Principal component analysis (PCA) of the monthly C-CH4 emission rates and soil physic-chemical variables for growing season (A) and off-season (B). In 4 D, red correspond to October, green to November and blue to December; in E, light blue corresponds to May, purple to June, yellow to July, grey to August and black to September. Factor loadings of the variables and monthly scores on the first two principal component axes are shown.
A) Relationship between the observed and the predicted C-CH4 emission rate values (mg C-CH4 m-2 h-1) over the in-season by the GLMz averaged through an information theoretic approach (see Table 2 for more details). B-D) Partial residual plots for the most influencing variables in C-CH4 emission rate. Partial residual plots show the effect of a given independent variable on the response variable given that all other independent variables are also included in the model. Solid lines shows the linear regression and the dashed lines are the 95% confidence interval for the regression line.
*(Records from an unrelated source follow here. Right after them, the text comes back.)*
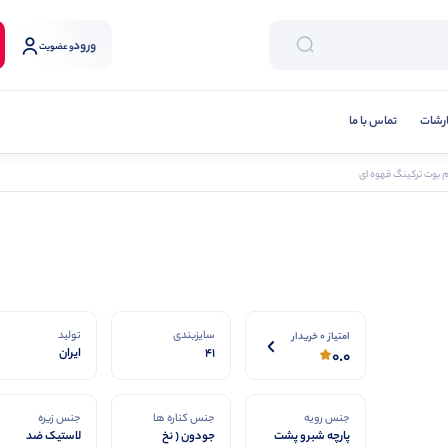
ورود
و عضویت
رشات
تماس با ما
م بوت ترکینگ قهوه ای
سایزبندی
تولید
امتیاز 0 خریدار
41
ایران
0.0
جنس رویه
جنس کناره ها
جنس زیره
پارچه شبرو پشت
جودون ( نخ
لاستیک ضد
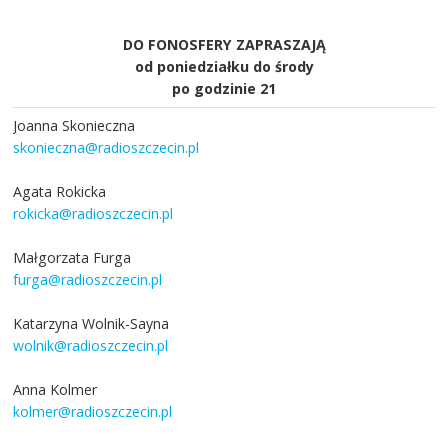
DO FONOSFERY ZAPRASZAJĄ
od poniedziałku do środy
po godzinie 21
Joanna Skonieczna
skonieczna@radioszczecin.pl
Agata Rokicka
rokicka@radioszczecin.pl
Małgorzata Furga
furga@radioszczecin.pl
Katarzyna Wolnik-Sayna
wolnik@radioszczecin.pl
Anna Kolmer
kolmer@radioszczecin.pl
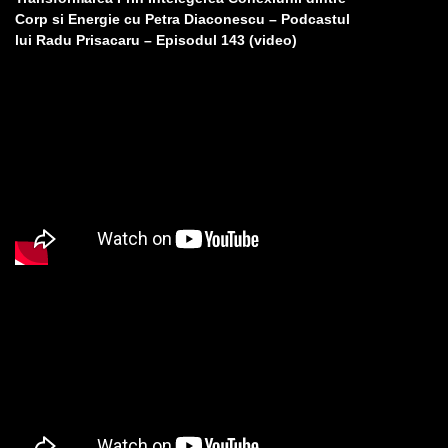
Corp si Energie cu Petra Diaconescu – Podcastul
lui Radu Prisacaru – Episodul 143 (video)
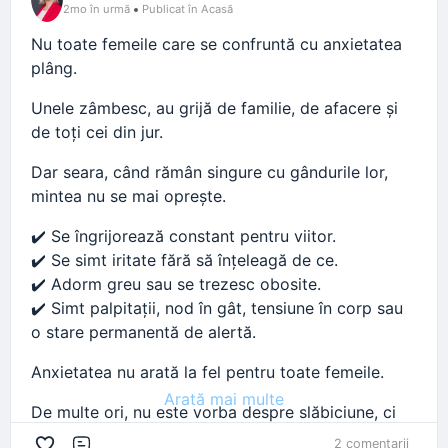
2mo în urmă
Publicat în Acasă
Nu toate femeile care se confruntă cu anxietatea
plâng.
Unele zâmbesc, au grijă de familie, de afacere și
de toți cei din jur.
Dar seara, când rămân singure cu gândurile lor,
mintea nu se mai oprește.
✔️ Se îngrijorează constant pentru viitor.
✔️ Se simt iritate fără să înțeleagă de ce.
✔️ Adorm greu sau se trezesc obosite.
✔️ Simt palpitații, nod în gât, tensiune în corp sau
o stare permanentă de alertă.
Anxietatea nu arată la fel pentru toate femeile.
Arată mai multe
De multe ori, nu este vorba despre slăbiciune, ci
despre faptul că ai dus prea multe pe umerii tăi
2 comentarii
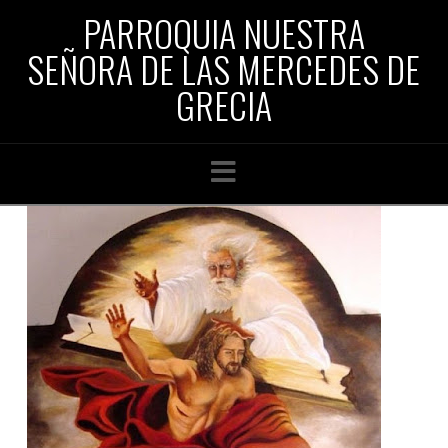
PARROQUIA NUESTRA
SEÑORA DE LAS MERCEDES DE
GRECIA
Navigation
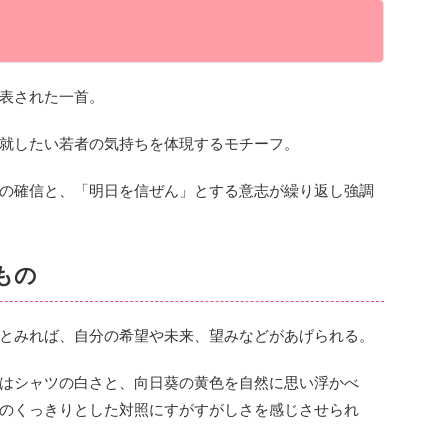
表された一首。
就したい若者の気持ちを体現するモチーフ。
の確信と、「明日を信ぜん」とする意志が繰り返し強調
もの
とみれば、自分の希望や未来、望みなどがあげられる。
はシャツの白さと、向日葵の黄色を自然に思い浮かべ
のくっきりとした対照にすがすがしさを感じさせられ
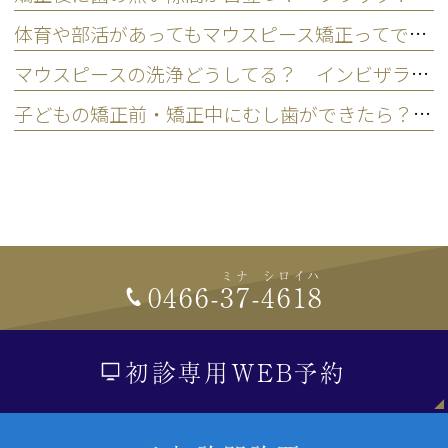
体育や部活があってもマウスピース矯正ってできる？ 子どものスポーツ・運動への影響
マウスピースの洗浄どうしてる？ インビザラインの正しい洗い方
子どもの矯正前・矯正中にむし歯ができたら？ どっちの治療を先にするの？
ミナ
シロイハ
0466-
37
-
4618
初診専用WEB予約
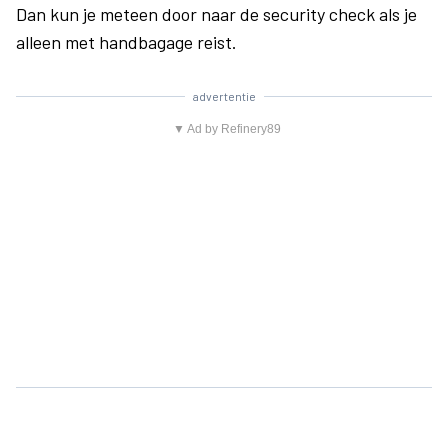
Dan kun je meteen door naar de security check als je
alleen met handbagage reist.
advertentie
▼ Ad by Refinery89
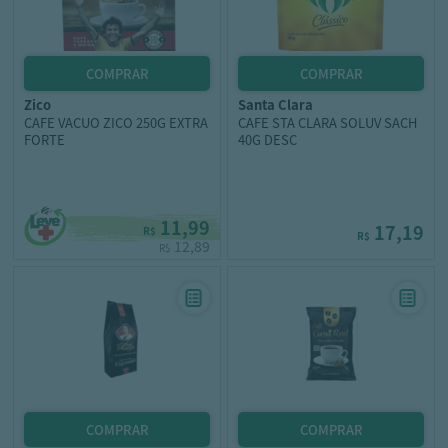
zico
santa clara
CAFE VACUO ZICO 250G EXTRA
CAFE STA CLARA SOLUV SACH
FORTE
40G DESC
11,99
17,19
R$
R$
12,89
R$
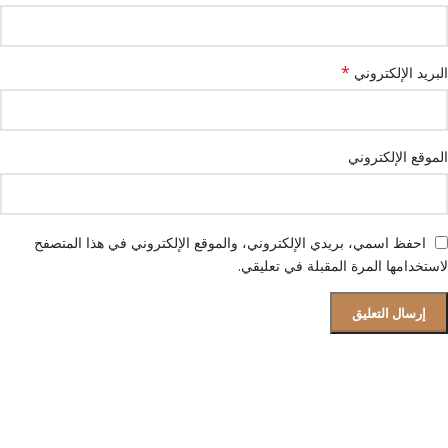
*
البريد الإلكتروني
الموقع الإلكتروني
احفظ اسمي، بريدي الإلكتروني، والموقع الإلكتروني في هذا المتصفح
لاستخدامها المرة المقبلة في تعليقي.
قسم الصيانة و دعم العملاء
فروعنا بجميع المحافظات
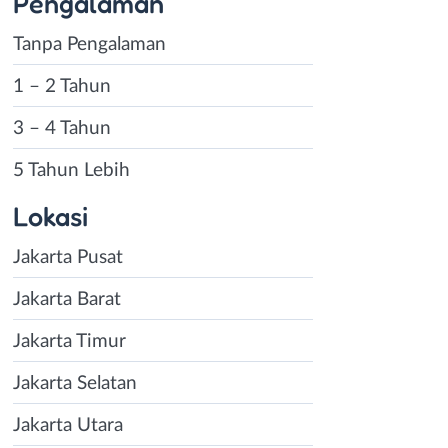
Pengalaman
Tanpa Pengalaman
1 – 2 Tahun
3 – 4 Tahun
5 Tahun Lebih
Lokasi
Jakarta Pusat
Jakarta Barat
Jakarta Timur
Jakarta Selatan
Jakarta Utara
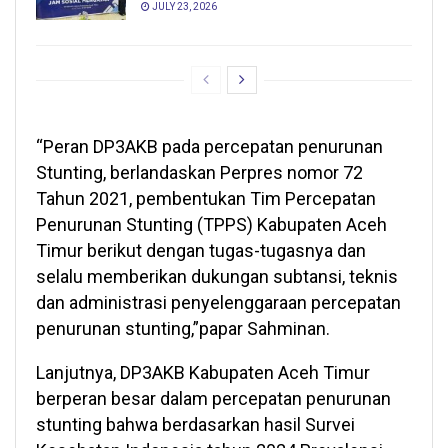
JULY 23, 2026
“Peran DP3AKB pada percepatan penurunan
Stunting, berlandaskan Perpres nomor 72
Tahun 2021, pembentukan Tim Percepatan
Penurunan Stunting (TPPS) Kabupaten Aceh
Timur berikut dengan tugas-tugasnya dan
selalu memberikan dukungan subtansi, teknis
dan administrasi penyelenggaraan percepatan
penurunan stunting,”papar Sahminan.
Lanjutnya, DP3AKB Kabupaten Aceh Timur
berperan besar dalam percepatan penurunan
stunting bahwa berdasarkan hasil Survei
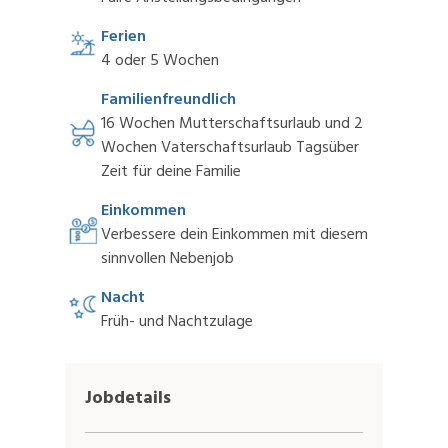
Ferien
4 oder 5 Wochen
Familienfreundlich
16 Wochen Mutterschaftsurlaub und 2
Wochen Vaterschaftsurlaub Tagsüber
Zeit für deine Familie
Einkommen
Verbessere dein Einkommen mit diesem
sinnvollen Nebenjob
Nacht
Früh- und Nachtzulage
Jobdetails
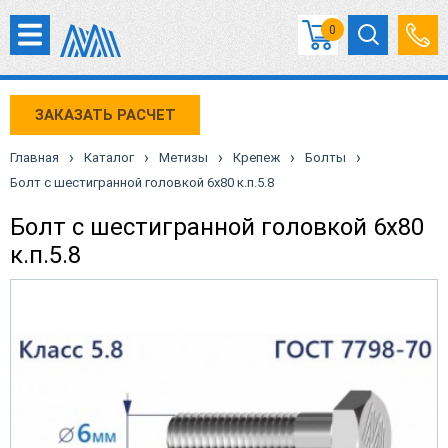
0
ЗАКАЗАТЬ РАСЧЕТ
›
›
›
›
›
Главная
Каталог
Метизы
Крепеж
Болты
Болт с шестигранной головкой 6х80 к.п.5.8
Болт с шестигранной головкой 6х80
к.п.5.8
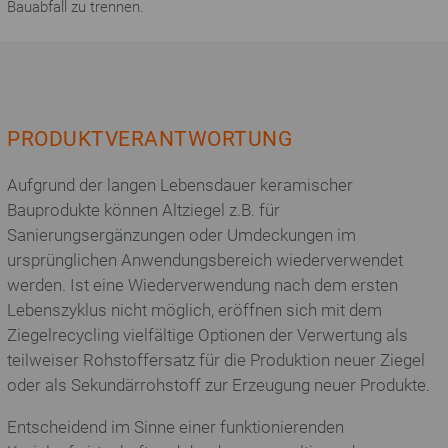
Bauabfall zu trennen.
PRODUKTVERANTWORTUNG
Aufgrund der langen Lebensdauer keramischer
Bauprodukte können Altziegel z.B. für
Sanierungsergänzungen oder Umdeckungen im
ursprünglichen Anwendungsbereich wiederverwendet
werden. Ist eine Wiederverwendung nach dem ersten
Lebenszyklus nicht möglich, eröffnen sich mit dem
Ziegelrecycling vielfältige Optionen der Verwertung als
teilweiser Rohstoffersatz für die Produktion neuer Ziegel
oder als Sekundärrohstoff zur Erzeugung neuer Produkte.
Entscheidend im Sinne einer funktionierenden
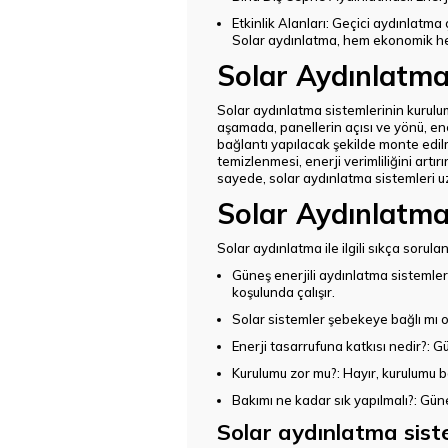
Etkinlik Alanları
: Geçici aydınlatma ç
Solar aydınlatma, hem ekonomik hem
Solar Aydınlatma
Solar aydınlatma sistemlerinin kurulumu
aşamada, panellerin açısı ve yönü, ene
bağlantı yapılacak şekilde monte edil
temizlenmesi, enerji verimliliğini artı
sayede, solar aydınlatma sistemleri uz
Solar Aydınlatma
Solar aydınlatma ile ilgili sıkça sorula
Güneş enerjili aydınlatma sistemleri
koşulunda çalışır.
Solar sistemler şebekeye bağlı mı o
Enerji tasarrufuna katkısı nedir?
: G
Kurulumu zor mu?
: Hayır, kurulumu 
Bakımı ne kadar sık yapılmalı?
: Gün
Solar aydınlatma siste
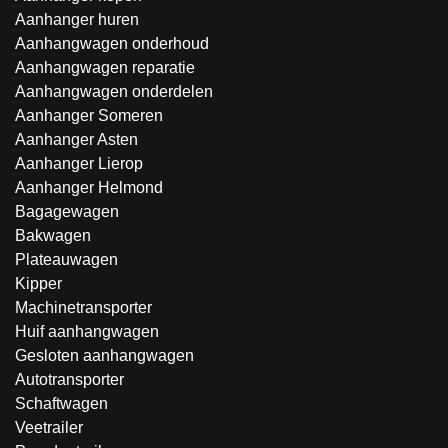
Aanhanger huren
Aanhangwagen onderhoud
Aanhangwagen reparatie
Aanhangwagen onderdelen
Aanhanger Someren
Aanhanger Asten
Aanhanger Lierop
Aanhanger Helmond
Bagagewagen
Bakwagen
Plateauwagen
Kipper
Machinetransporter
Huif aanhangwagen
Gesloten aanhangwagen
Autotransporter
Schaftwagen
Veetrailer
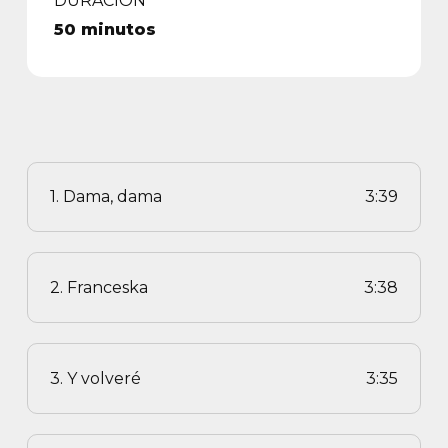
DURACIÓN
50 minutos
1. Dama, dama
3:39
2. Franceska
3:38
3. Y volveré
3:35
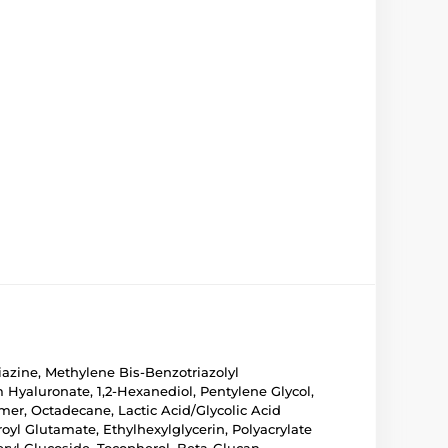
iazine, Methylene Bis-Benzotriazolyl
Hyaluronate, 1,2-Hexanediol, Pentylene Glycol,
ymer, Octadecane, Lactic Acid/Glycolic Acid
yl Glutamate, Ethylhexylglycerin, Polyacrylate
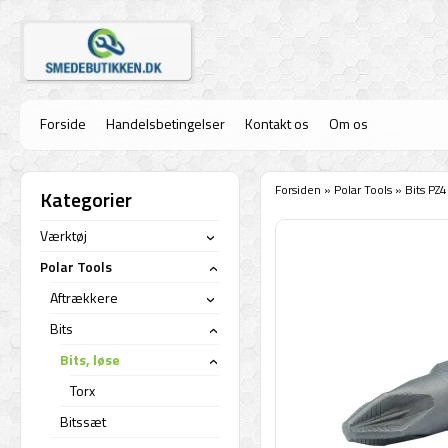
Forside
Handelsbetingelser
Kontakt os
Om os
Forsiden
»
Polar Tools
»
Bits PZ
Kategorier
Værktøj
›
Polar Tools
›
Aftrækkere
›
Bits
›
Bits, løse
›
Torx
Bitssæt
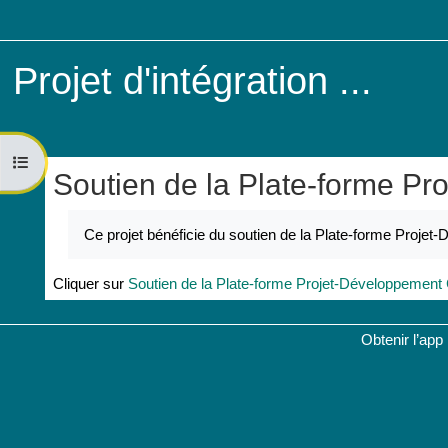
Passer au contenu principal
Projet d'intégration ...
Ouvrir l’index du cours
Soutien de la Plate-forme P
Conditions d’achèvement
Ce projet bénéficie du soutien de la Plate-forme Proje
Cliquer sur
Soutien de la Plate-forme Projet-Développement
Obtenir l’app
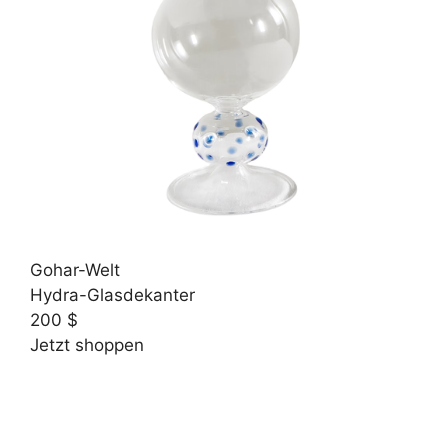
Gohar-Welt
Hydra-Glasdekanter
200 $
Jetzt shoppen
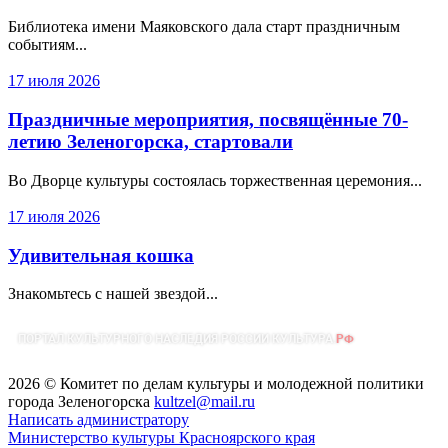
Библиотека имени Маяковского дала старт праздничным
событиям...
17 июля 2026
Праздничные мероприятия, посвящённые 70-
летию Зеленогорска, стартовали
Во Дворце культуры состоялась торжественная церемония...
17 июля 2026
Удивительная кошка
Знакомьтесь с нашей звездой...
2026 © Комитет по делам культуры и молодежной политики
города Зеленогорска
kultzel@mail.ru
Написать администратору
Министерство культуры Красноярского края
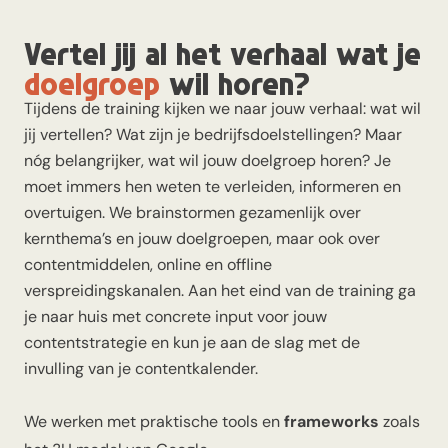
Vertel jij al het verhaal wat je
doelgroep
wil horen?
Tijdens de training kijken we naar jouw verhaal: wat wil
jij vertellen? Wat zijn je bedrijfsdoelstellingen? Maar
nóg belangrijker, wat wil jouw doelgroep horen? Je
moet immers hen weten te verleiden, informeren en
overtuigen. We brainstormen gezamenlijk over
kernthema’s en jouw doelgroepen, maar ook over
contentmiddelen, online en offline
verspreidingskanalen. Aan het eind van de training ga
je naar huis met concrete input voor jouw
contentstrategie en kun je aan de slag met de
invulling van je contentkalender.
We werken met praktische tools en
frameworks
zoals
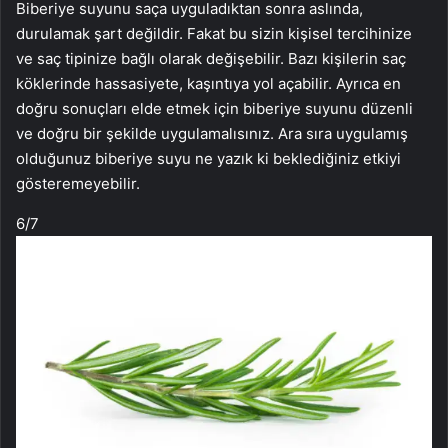
Biberiye suyunu saça uyguladıktan sonra aslında,
durulamak şart değildir. Fakat bu sizin kişisel tercihinize
ve saç tipinize bağlı olarak değişebilir. Bazı kişilerin saç
köklerinde hassasiyete, kaşıntıya yol açabilir. Ayrıca en
doğru sonuçları elde etmek için biberiye suyunu düzenli
ve doğru bir şekilde uygulamalısınız. Ara sıra uygulamış
olduğunuz biberiye suyu ne yazık ki beklediğiniz etkiyi
gösteremeyebilir.
6
/7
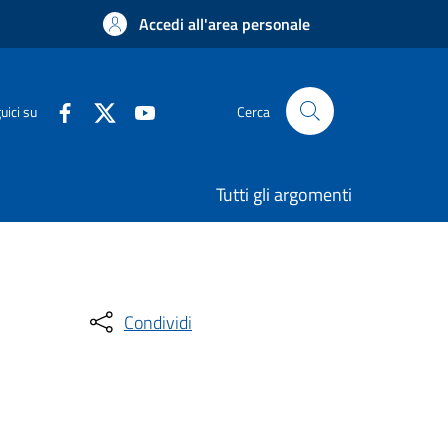
Accedi all'area personale
uici su
Cerca
Tutti gli argomenti
Condividi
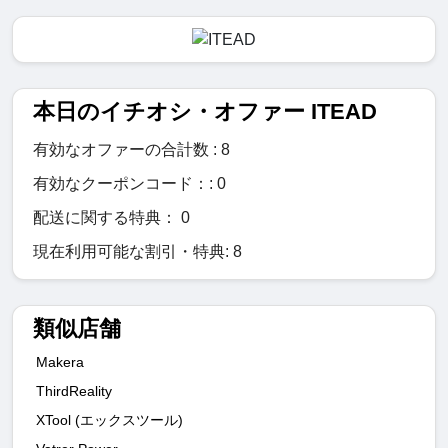
本日のイチオシ・オファー ITEAD
有効なオファーの合計数 : 8
有効なクーポンコード：: 0
配送に関する特典： 0
現在利用可能な割引・特典: 8
類似店舗
Makera
ThirdReality
XTool (エックスツール)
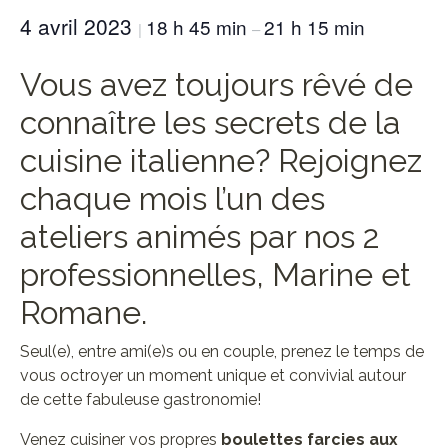
4 avril 2023
18 h 45 min
21 h 15 min
|
–
Vous avez toujours rêvé de
connaître les secrets de la
cuisine italienne? Rejoignez
chaque mois l’un des
ateliers animés par nos 2
professionnelles, Marine et
Romane.
Seul(e), entre ami(e)s ou en couple, prenez le temps de
vous octroyer un moment unique et convivial autour
de cette fabuleuse gastronomie!
Venez cuisiner vos propres
boulettes farcies aux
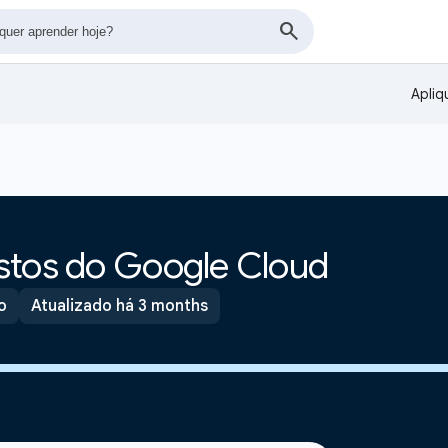
Apliq
stos do Google Cloud
o
Atualizado há 3 months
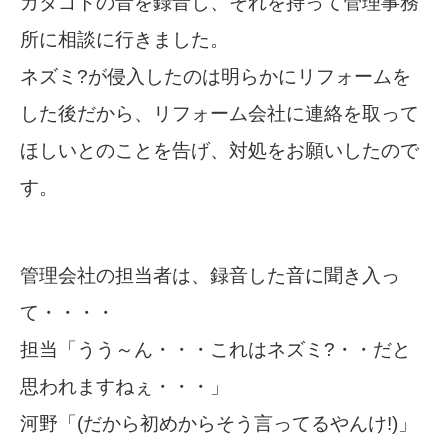
ガタゴトの音を録音し、それを持って管理事務
所に相談に行きました。
ネズミ?が侵入したのは明らかにリフォームを
した後だから、リフォーム会社に連絡を取って
ほしいとのことを告げ、対処をお願いしたので
す。
管理会社の担当者は、録音した音に聞き入っ
て・・・・
担当「うう～ん・・・これはネズミ?・・だと
思われますねぇ・・・」
河野「(だから初めからそう言ってるやんけ!)」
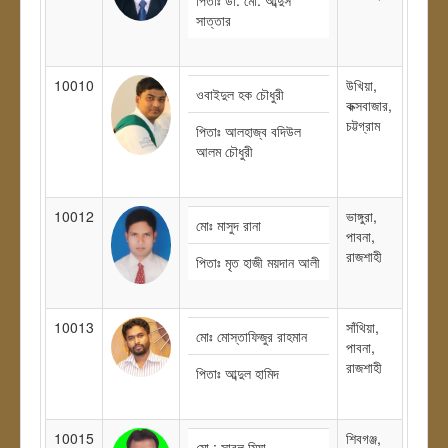
সাত্তার
10010
উখিয়া,
ওবাইদুল হক চৌধুরী
কক্সবাজার,
চট্টগ্রাম
পিতাঃ আলহাজ্ব বদিউল
আলম চৌধুরী
10012
ভাঙ্গুরা,
মোঃ মাসুদ রানা
পাবনা,
রাজশাহী
পিতাঃ মৃত হাজী ময়দান আলী
10013
সাঁথিয়া,
মোঃ মোস্তাফিজুর রাহমান
পাবনা,
রাজশাহী
পিতাঃ আব্দুল হামিদ
10015
শিবগঞ্জ,
মো : সাবলু মিয়া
The information-theoretic framework analyses provided predictive models of the effects of the analysed variables on C-CH4 emission rates (Table 2). When season (i.e. growing and fallow) was included as factor, the AICc-based model selection selected 10 plausible models (ΔAICc < 7) to explain the variability in C-CH4 emission rates. The most influencing variables were season, soil redox, soil temperature (Selection Probability = 1), and soil pH (SP = 0.97), all of them included in the best AICc model. Soil conductivity, plant cover and water level were also selected, but had a weakest relationship with C-CH4 emissions (see SP values in Table 2). The analysis of the model averaged coefficients showed that soil temperature, plant cover and water level were directly related to C-CH4 emission rate, in contrast to pH and redox that were inversely related to C-CH4 emission rate. Season had also a negative relationship with C-CH4 emission rate, thus indicating lower emissions rates over the growing season.
When both seasons were analysed separately (in-season and off-season models in Table 2), the correlation between predicted and observed values was significant, (Pearson's r = 0.81, P < 0.0001; and r = 0.85, P < 0.0001; for growing and fallow seasons, respectively), supporting the predictive ability of the models (Table 2, Figs 5 and 6), but contrasting patterns were found. While water level and plant cover (positively related), and soil redox (negatively related) were the most important variables in explaining differences in CH4 emissions rates over the growing season, in the fallow season the most important variables were soil temperature (directly related), water level (inversely related), and straw incorporation (see SP values in Table 2). Straw refers to the timing of rice straw incorporation, thus Straw 1, Straw 2 and Straw 3 indicates the two months after straw incorporation. Consequently, CH4 emissions rate was highest immediately after the rice straw incorporation, and declined over the following months (Fig 6), with Straw 2 showing similar C-CH4 emissions to Straw 0 (the sampling previous to rice straw addition). Water level was one of the most important variables over both growing and fallow seasons, but, interestingly, had opposite effects on CH4 emissions between seasons (Table 2, Figs 5 and 6). Among the remaining variables, soil conductivity, soil pH and air temperature were less influencing variables in explaining CH4 emission rate differences, and also showed different effects between seasons (see SP and β values in Table 2). Soil temperature and plant cover had also some minor effects in both in-season and off-season respectively.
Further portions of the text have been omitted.